Die wirtschaftlichen Aussichten für die USA im Jahr 2023 entwickeln sich zu einem echten Tauziehen zwischen Inflation und Wachstum. Die Fed ist nach wie vor fest entschlossen, die Inflation einzudämmen, und ich gehe davon aus, dass die Geldpolitik trotz deutlicher Anzeichen einer Konjunkturabschwächung über weite Strecken des nächsten Jahres restriktiv sein wird. Angesichts der hohen Inflation und des angespannten Arbeitsmarktes ist die Fed davon überzeugt, dass sie keine andere Wahl hat, als ihrem Mandat der Preisstabilität Vorrang einzuräumen, und sie hat sich öffentlich zu der Auffassung bekannt, dass ein gewisser wirtschaftlicher Schmerz notwendig sein wird, um ein niedriges und stabiles Inflationsniveau wiederherzustellen.

Doch wie wird sich die US-Wirtschaft entwickeln, wenn die Fed die doppelte Bedrohung durch eine hohe Inflation und eine sich verlangsamende Weltwirtschaft meistert?

Ich rechne damit, dass sich das Wachstum im nächsten Jahr aufgrund der schwächeren Verbraucher deutlich verlangsamen wird. Die privaten Konsumausgaben haben sich in diesem Jahr bisher gut gehalten und die Belastung durch den Außenhandel und die Lagerbestände ausgeglichen.  Allerdings verlangsamt sich das Konsumwachstum bis zum Jahresende, und ich gehe davon aus, dass sich dieser Trend fortsetzen wird, was durch hohe Kreditkosten, angespannte finanzielle Bedingungen und die erwartete Verlangsamung auf dem Arbeitsmarkt noch verschärft wird. Darüber hinaus haben sich die Aussichten für die Binnen- und Auslandsnachfrage aufgrund der Energiekrise in Europa, des schwächeren Wachstums in China und der synchronen geldpolitischen Straffung durch die wichtigsten Zentralbanken der Welt verschlechtert. 

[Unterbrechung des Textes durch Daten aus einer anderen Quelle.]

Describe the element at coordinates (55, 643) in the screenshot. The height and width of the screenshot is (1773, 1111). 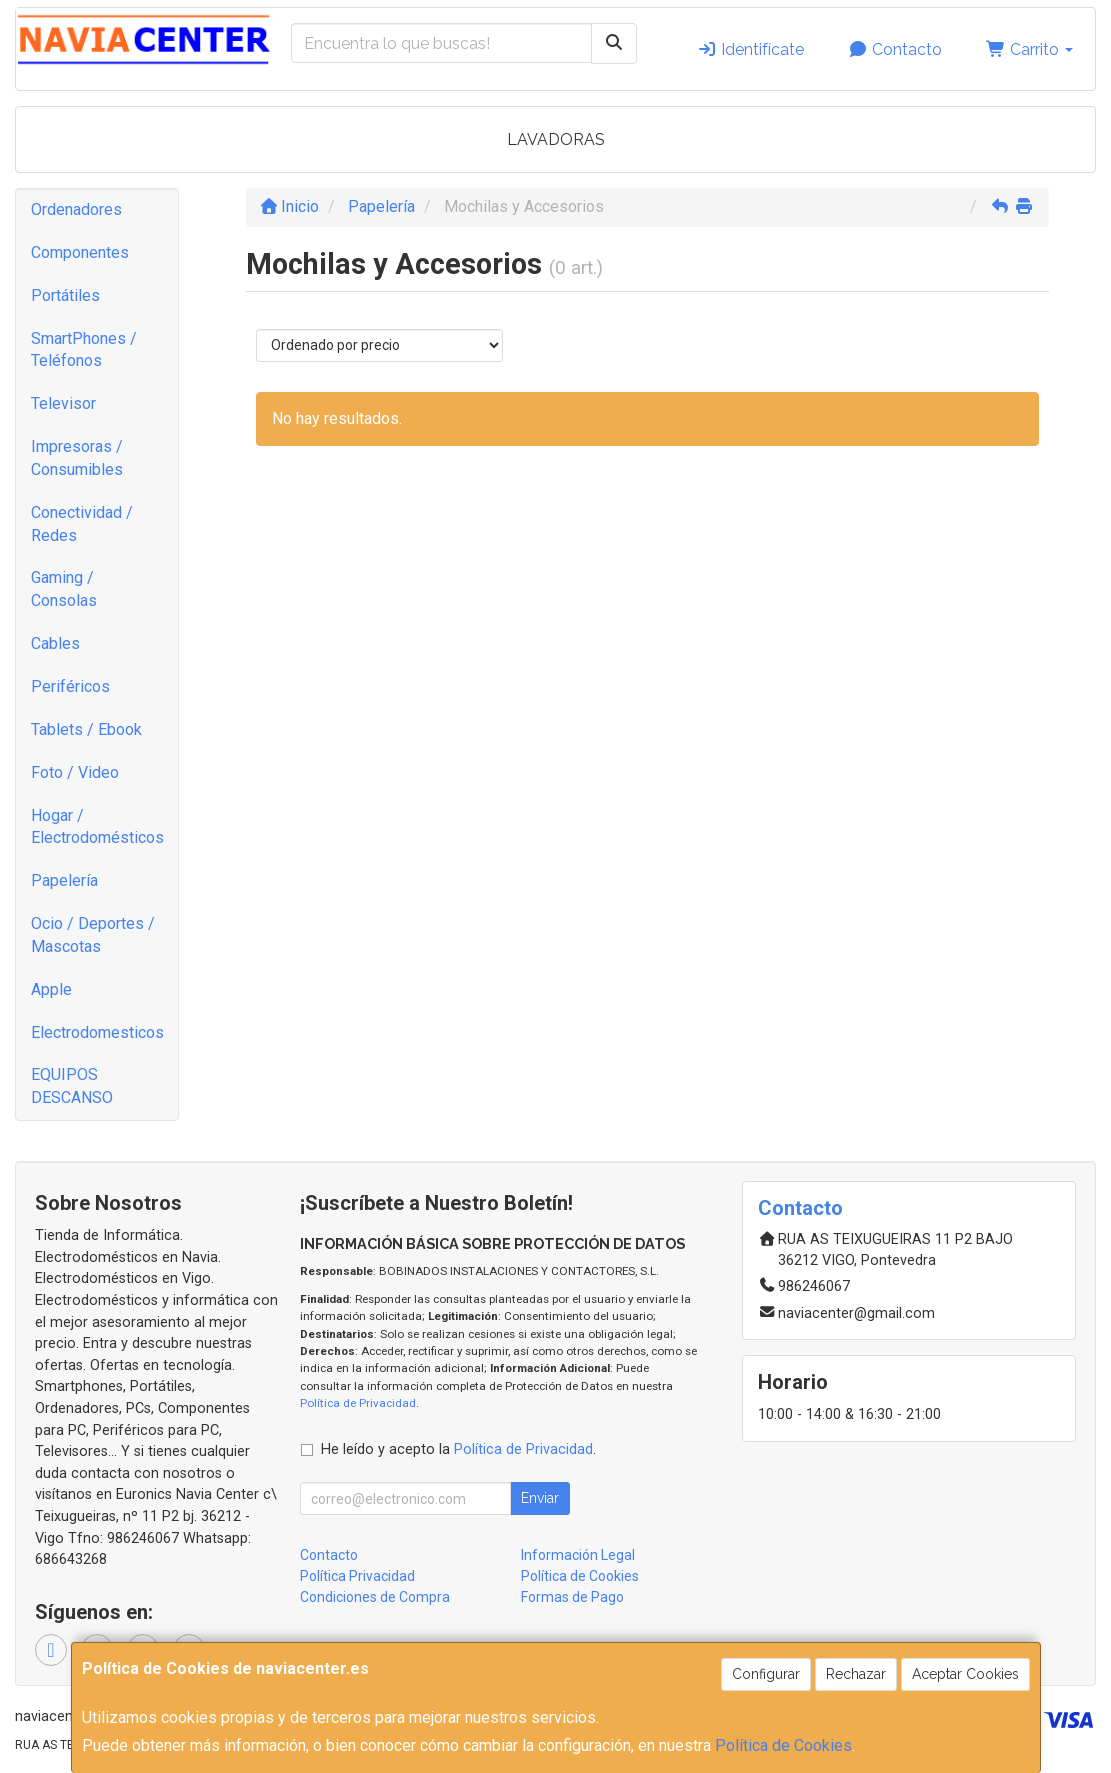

Das Zusammentreffen dieser Faktoren wird sich für die US-Wirtschaft im nächsten Jahr als große Hürde erweisen und sie in eine Rezession abgleiten lassen. Obwohl der Arbeitsmarkt nach wie vor angespannt ist, gibt es Anzeichen für eine Abkühlung. Die Zahl der Beschäftigten ist in diesem Jahr bisher durchschnittlich um 400‘000 pro Monat gestiegen, und es wurden 4,0 Mio. neue Arbeitsplätze geschaffen. Die Erholung des Arbeitsmarktes war viel stärker als erwartet, und das Beschäftigungswachstum liegt nach wie vor deutlich über dem der Zeit vor der COVID-Expansion. Dennoch gibt es in den Umfragedaten Anzeichen dafür, dass sich die Nachfrage nach Arbeitskräften abkühlt, da viele Unternehmen einen Einstellungsstopp oder Entlassungen angekündigt haben. Auch die Lohninflation scheint ihren Höhepunkt erreicht zu haben. Mit dem Einsetzen der Rezession werden sich auch die Bedingungen auf dem Arbeitsmarkt verschlechtern.

Was bedeutet diese schrumpfende Inlandsnachfrage und der sich verschlechternde Arbeitsmarkt?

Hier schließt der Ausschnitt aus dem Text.